Records shown ▸
○ ○ ○

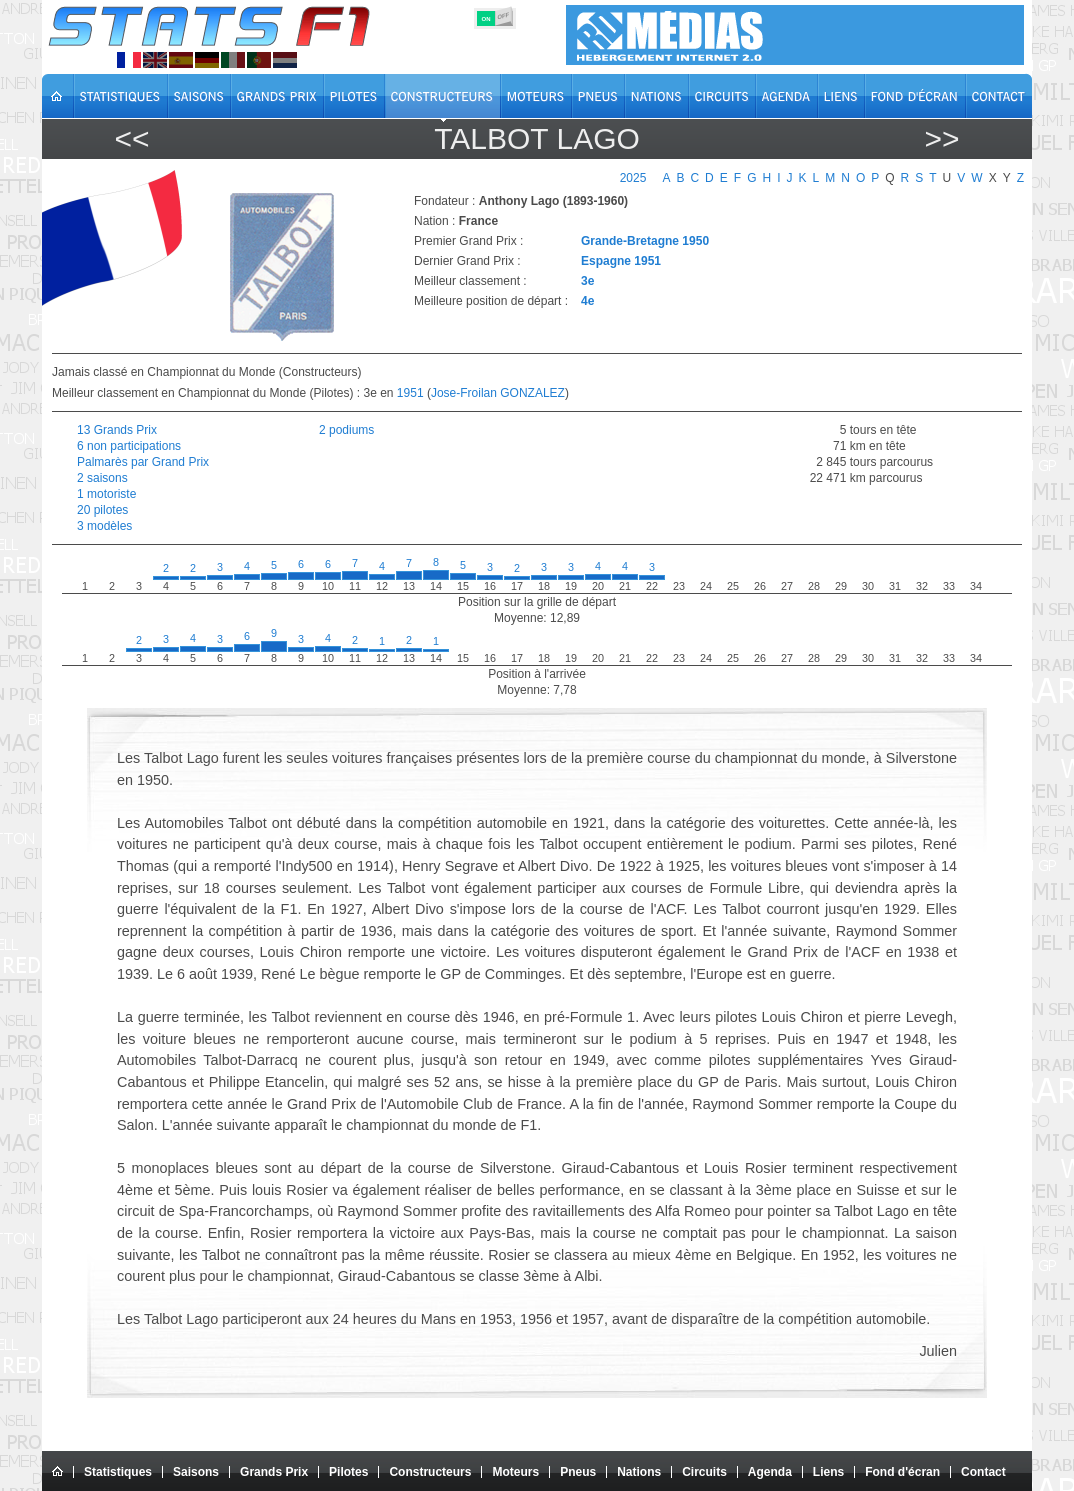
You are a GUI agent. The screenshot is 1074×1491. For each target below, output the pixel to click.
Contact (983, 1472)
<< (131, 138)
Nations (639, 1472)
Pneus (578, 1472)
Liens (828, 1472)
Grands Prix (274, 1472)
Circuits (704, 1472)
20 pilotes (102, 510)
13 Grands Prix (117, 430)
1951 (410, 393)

○ ○ ○

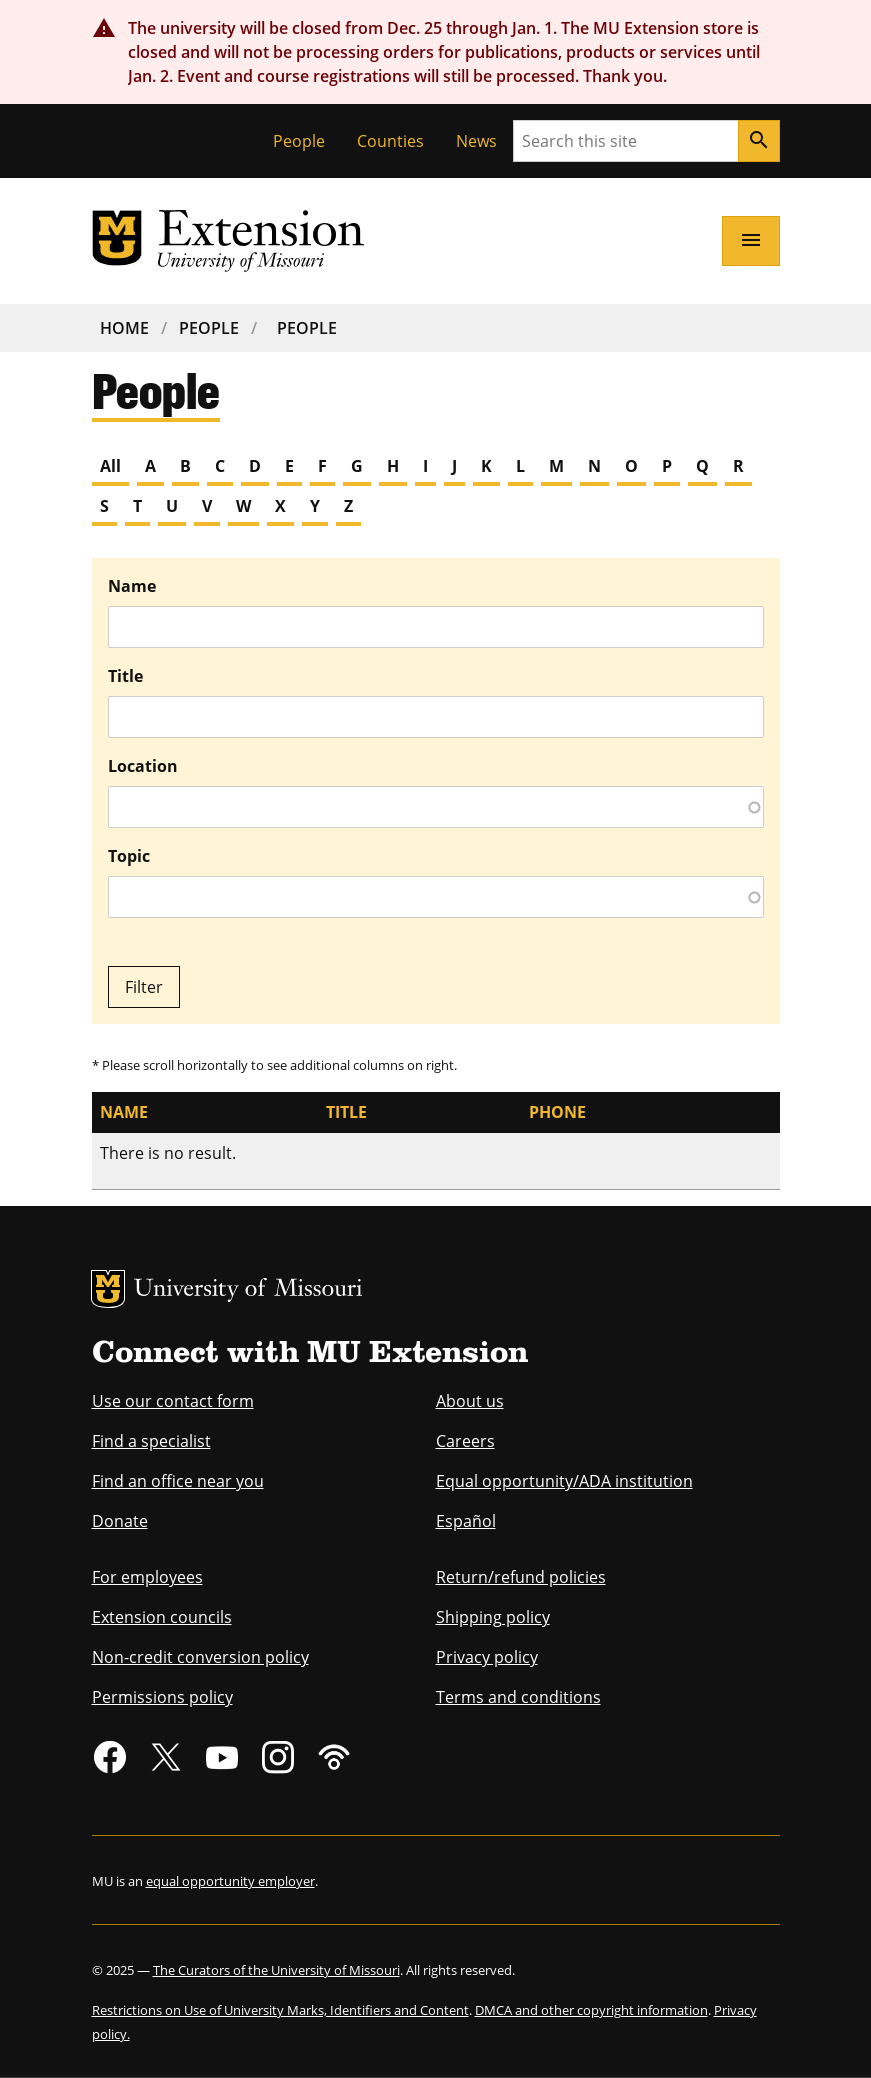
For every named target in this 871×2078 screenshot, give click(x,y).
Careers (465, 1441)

○ ○ ○

Activity ▸ Set down exactly the lines of the data above, beginning with the line that has "For every named" and ending with the line that has "Careers (465, 1441)", and no others.

Task response ▸
For every named target in this 871×2078 screenshot, give click(x,y).
Careers (465, 1441)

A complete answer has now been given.